On my uniprocessor test system the patch doesn't produce either an oops or a CIPE_BUG message. I'm going to push a kernel with this patch out to one of my production systems (keep your fingers crossed) and see what happens...
Ok, I tried the patch on a production system. Redhat 8.0 latest kernel compiled into an RPM with your patch added. Sending the same probe doesn't produce a kernel oops. However, it doesn't emit the CIPE_BUG message either. Strangely, the only diagnostic information I get is from dmesg which emits '<3>' when the packet hits and then '<7>' when I shut down the cipe link. I will test cipe 1.5.4, but I am hesitant to use it permanently. (I would rather use your vendor supplied binaries when possible, you have a quality assurance dept., I only have a few systems to test with. :) Any chance you could include cipe 1.5.4 in a future kernel errata?

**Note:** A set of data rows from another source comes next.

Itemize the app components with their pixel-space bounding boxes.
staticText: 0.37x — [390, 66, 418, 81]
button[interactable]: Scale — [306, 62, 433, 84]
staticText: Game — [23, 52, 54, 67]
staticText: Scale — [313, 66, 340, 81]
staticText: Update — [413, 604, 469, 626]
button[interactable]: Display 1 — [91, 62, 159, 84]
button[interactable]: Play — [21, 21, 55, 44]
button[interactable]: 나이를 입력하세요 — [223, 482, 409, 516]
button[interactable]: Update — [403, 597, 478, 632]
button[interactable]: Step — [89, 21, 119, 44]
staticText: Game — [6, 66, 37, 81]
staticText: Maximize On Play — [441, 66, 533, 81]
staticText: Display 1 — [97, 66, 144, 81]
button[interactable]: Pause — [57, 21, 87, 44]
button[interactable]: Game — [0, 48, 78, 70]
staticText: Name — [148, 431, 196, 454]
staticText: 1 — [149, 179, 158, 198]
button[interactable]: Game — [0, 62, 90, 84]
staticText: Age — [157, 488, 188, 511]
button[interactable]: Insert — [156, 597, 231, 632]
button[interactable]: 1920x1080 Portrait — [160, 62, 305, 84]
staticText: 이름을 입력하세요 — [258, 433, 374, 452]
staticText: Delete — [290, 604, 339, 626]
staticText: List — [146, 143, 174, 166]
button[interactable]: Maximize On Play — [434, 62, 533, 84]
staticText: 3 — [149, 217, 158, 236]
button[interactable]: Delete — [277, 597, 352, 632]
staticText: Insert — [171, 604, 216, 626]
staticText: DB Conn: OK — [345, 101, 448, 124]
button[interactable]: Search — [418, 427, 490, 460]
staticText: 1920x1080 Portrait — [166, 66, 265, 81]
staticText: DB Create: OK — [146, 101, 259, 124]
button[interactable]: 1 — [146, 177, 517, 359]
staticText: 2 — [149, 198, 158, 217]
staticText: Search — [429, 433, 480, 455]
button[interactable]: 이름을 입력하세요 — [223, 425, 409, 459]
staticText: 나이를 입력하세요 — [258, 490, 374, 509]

This bug has been inappropriately marked MODIFIED. Please review the bug life cycle information at http://bugzilla.redhat.com/bugzilla/bug_status.cgi Changing bug status to ASSIGNED.
Can you confirm this bug is fixed in the most recent Red Hat errata kernel, for 8.0? (or in the phoebe beta kernel, or in the Red Hat rawhide kernel...)
Tested on latest errata kernel 2.4.18-19.8.0 and it appears to be fixed. No kernel oops. Subsequent scans continue to show port in 'open' status. Packets continue to flow over the connection. Looks good! Thanks.